The four Hawaiian Habitat zones are:
1. Wao Akua or Summit Habitat
2. Wao Kele or Forest Habitat
3. Wao Kanaka or Agricultural Habitat
4. Kai or Coastal Habitat
There are two separate entrances to the Haleakala National Park: Kipahulu Entrance and the Summit Entrance. The entrances are on extreme ends of the park and it takes roughly two hours to travel from one entrance to the other.
A lot of people have said that it is not possible to see both sides of the Haleakala National Park. But we managed to hike some trails at Kipahulu as well as catch the sunset at Haleakala’s summit. We started driving from Kahului on The Road to Hana. From Hana Town, the Kipahulu Visitor Center is roughly 11 miles. After that, we drove the 60 miles to Haleakala’s summit. The road that takes you to the summit is Highway 378.
Kipahulu Visitor Center
Hiking maps for Haleakala National Park can be picked up here. Park rangers are also available for more information.

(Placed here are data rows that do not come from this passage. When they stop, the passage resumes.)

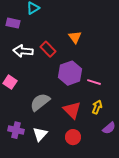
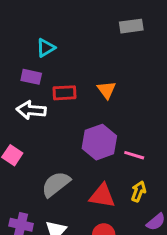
purple rectangle: (13, 23) -> (31, 77), moved
red rectangle: (48, 49) -> (65, 93), moved, turned -49
red triangle: (72, 110) -> (102, 196), turned -36

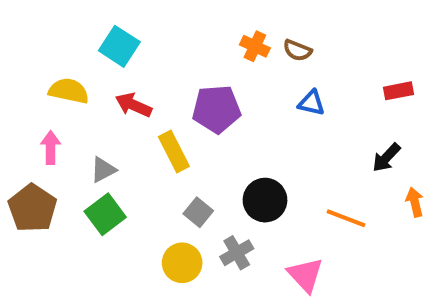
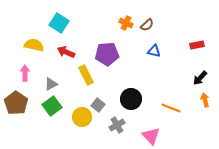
brown semicircle: (297, 50) -> (147, 25), turned -64
black arrow: (386, 158) -> (200, 78), moved
yellow circle: (182, 263) -> (82, 117), moved

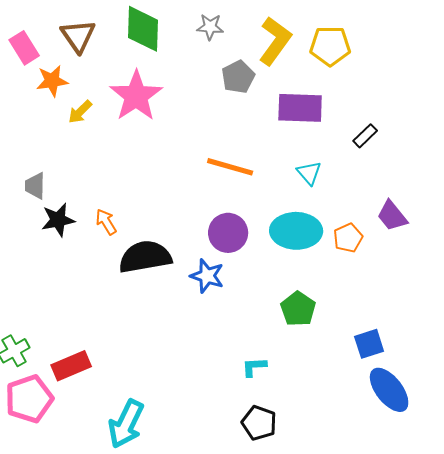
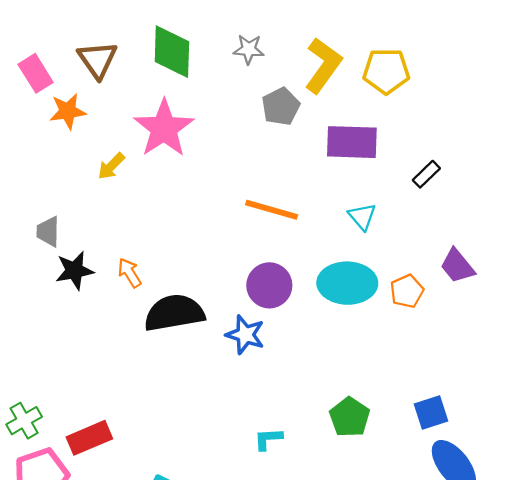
yellow arrow: (80, 112) -> (111, 166), moved
green pentagon: (298, 309) -> (350, 417), moved
cyan L-shape: (254, 367) -> (268, 439), moved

Note: There are no bathrooms or water available on the hiking trails. So it’s a good idea to fill your water bottles and take a bathroom break at the visitor center.
One of the hikes we did at the Haleakala National Park is the Pipiwai Trail. 3.7 miles round trip and with an 800 foot elevation change, the Pipiwai Trail takes you through guava and bamboo forest to the 400 foot tall Waimoku Falls.

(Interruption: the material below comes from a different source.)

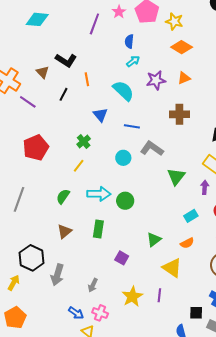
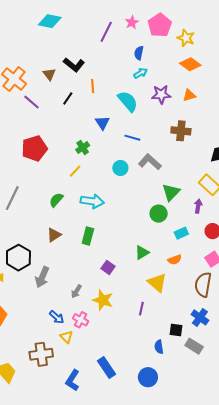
green circle: (125, 201) -> (159, 214), moved
yellow star: (132, 297) -> (103, 300), moved, turned -30

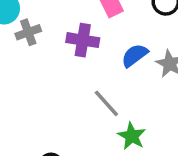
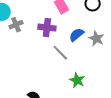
gray line: (106, 103) -> (60, 53), moved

However that day, the trail was partially closed and hikers were allowed only up to Makahiku Falls (0.5 miles). So no bamboo forest and no Waimoku 😦
Kuloa Point Loop Trail
On your way to the Kuloa Point Loop Trail, you will come across a Hale Ku’ai. This is a traditional Hawaiian house for storing, displaying and trading provisions.

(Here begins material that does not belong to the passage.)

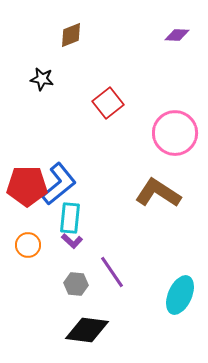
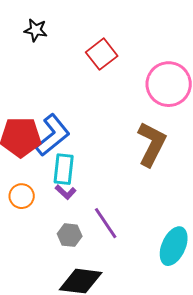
brown L-shape: (158, 193) -> (152, 144), turned 84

The Kuloa Point Loop Trail is a very popular hike at Haleakala National Park. It is a 0.5 mile trail that leads you to several pools and a waterfall. The pools are known as the 7 Sacred Pools or ‘O’he’o Gulch, though they are not seven in total; there are many streams and pools around the area. You are allowed to swim but are advised caution.
At an elevation of 8,840 feet, Haleakala National Park takes visitors literally above the clouds.
The below pictures are of the Volcanic Panorama. The terrain shows that there was a series of lava upwellings rather than a single explosion. It gives the illusion of a giant crater but there has been no huge explosion in Haleakala. More likely, this is a deep basin formed from the erosion forces of wind, stream runoffs and landslides in the Ko’olau Gap to the north and the Kaupo Gap on the south.
At 9,324 feet, the air gets colder and you would do well to bring brought a jacket along. You also have a closer look at the Volcanic Panorama.
Ahinahina is endemic to the slopes of Haleakala National Park and is found nowhere else in the world. Evolved from a California tarweed, the “silversword” is endangered.
Despite the extreme conditions, the ahinahina can live up to fifty years. It flowers only once in its lifetime, producing up to 50,000 seeds in one flower stalk. Then it dies.
With minimal air and light pollution, this is the highest point in Haleakala National Park as well as the whole of Maui.
Haleakala Observatories offer the fourth best space viewing conditions in the world. The largest telescope can track objects as tiny as a basketball, more than 20,000 miles away.
Sunset on the Summit
Surreal. Serene. Spiritual. This is the Pu’u’ula’ula Summit. It is without a doubt the most popular spot of Haleakala National Park. Parking is limited especially at sunrise and sunset, so grab a spot early.